╭─ EXTRACTED DATA

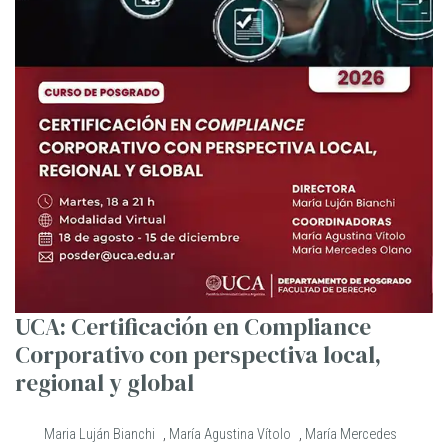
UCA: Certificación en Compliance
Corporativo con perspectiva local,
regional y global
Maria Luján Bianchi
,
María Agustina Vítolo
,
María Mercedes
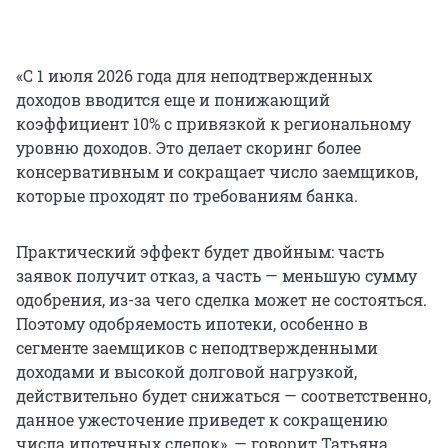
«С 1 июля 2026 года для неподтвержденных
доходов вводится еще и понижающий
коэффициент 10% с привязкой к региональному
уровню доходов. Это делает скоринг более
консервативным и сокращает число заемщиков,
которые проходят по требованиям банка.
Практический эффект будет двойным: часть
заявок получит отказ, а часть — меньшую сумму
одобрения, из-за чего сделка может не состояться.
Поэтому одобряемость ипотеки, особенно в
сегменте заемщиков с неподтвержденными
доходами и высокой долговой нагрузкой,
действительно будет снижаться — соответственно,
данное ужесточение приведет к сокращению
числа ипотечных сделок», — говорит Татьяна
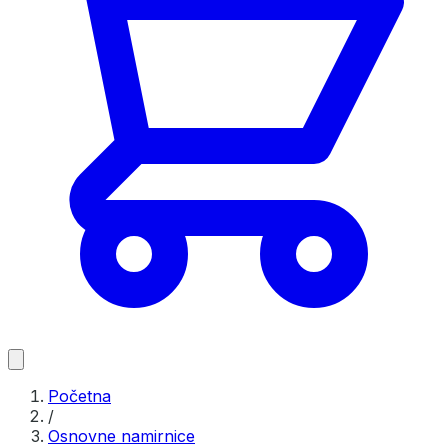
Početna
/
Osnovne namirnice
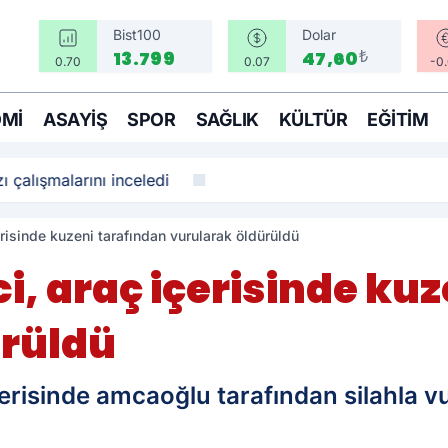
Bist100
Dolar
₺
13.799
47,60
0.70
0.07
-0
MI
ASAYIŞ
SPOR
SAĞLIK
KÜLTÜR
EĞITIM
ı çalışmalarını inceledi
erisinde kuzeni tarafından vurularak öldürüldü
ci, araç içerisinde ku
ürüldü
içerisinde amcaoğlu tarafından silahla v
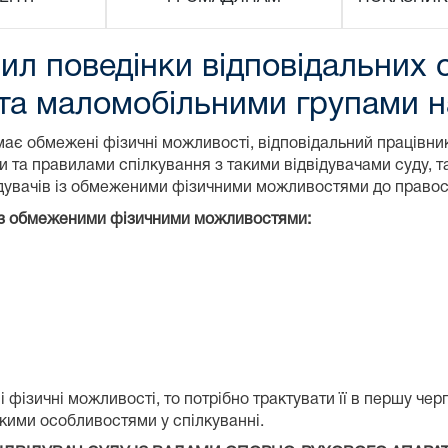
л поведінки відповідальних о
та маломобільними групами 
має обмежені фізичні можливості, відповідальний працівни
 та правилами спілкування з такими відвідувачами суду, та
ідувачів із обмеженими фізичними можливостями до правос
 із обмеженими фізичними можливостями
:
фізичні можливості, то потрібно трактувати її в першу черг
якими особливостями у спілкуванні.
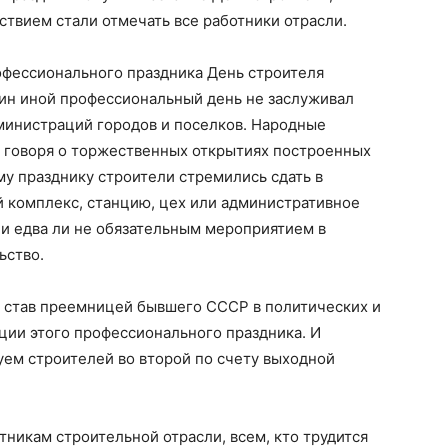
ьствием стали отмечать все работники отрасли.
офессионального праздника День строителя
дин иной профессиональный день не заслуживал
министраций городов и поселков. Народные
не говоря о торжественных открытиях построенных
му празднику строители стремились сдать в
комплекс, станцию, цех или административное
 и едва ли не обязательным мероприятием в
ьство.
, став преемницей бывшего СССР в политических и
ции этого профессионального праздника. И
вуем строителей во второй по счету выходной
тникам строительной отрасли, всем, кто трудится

╰─

TASK STATEMENT :: Leave the pictures out and reproduce every record above exactly.

RESPONSE TO THIS EXERCISE ::
UCA: Certificación en Compliance
Corporativo con perspectiva local,
regional y global
Maria Luján Bianchi
,
María Agustina Vítolo
,
María Mercedes
«С 1 июля 2026 года для неподтвержденных
доходов вводится еще и понижающий
коэффициент 10% с привязкой к региональному
уровню доходов. Это делает скоринг более
консервативным и сокращает число заемщиков,
которые проходят по требованиям банка.
Практический эффект будет двойным: часть
заявок получит отказ, а часть — меньшую сумму
одобрения, из-за чего сделка может не состояться.
Поэтому одобряемость ипотеки, особенно в
сегменте заемщиков с неподтвержденными
доходами и высокой долговой нагрузкой,
действительно будет снижаться — соответственно,
данное ужесточение приведет к сокращению
числа ипотечных сделок», — говорит Татьяна
Početna
/
Osnovne namirnice
Bist100
Dolar
₺
13.799
47,60
0.70
0.07
-0
MI
ASAYIŞ
SPOR
SAĞLIK
KÜLTÜR
EĞITIM
ı çalışmalarını inceledi
erisinde kuzeni tarafından vurularak öldürüldü
ci, araç içerisinde ku
ürüldü
içerisinde amcaoğlu tarafından silahla v
л поведінки відповідальних о
та маломобільними групами 
має обмежені фізичні можливості, відповідальний працівни
 та правилами спілкування з такими відвідувачами суду, та
ідувачів із обмеженими фізичними можливостями до правос
 із обмеженими фізичними можливостями
:
фізичні можливості, то потрібно трактувати її в першу черг
якими особливостями у спілкуванні.
ьствием стали отмечать все работники отрасли.
офессионального праздника День строителя
дин иной профессиональный день не заслуживал
министраций городов и поселков. Народные
не говоря о торжественных открытиях построенных
му празднику строители стремились сдать в
комплекс, станцию, цех или административное
 и едва ли не обязательным мероприятием в
ьство.
, став преемницей бывшего СССР в политических и
ции этого профессионального праздника. И
вуем строителей во второй по счету выходной
тникам строительной отрасли, всем, кто трудится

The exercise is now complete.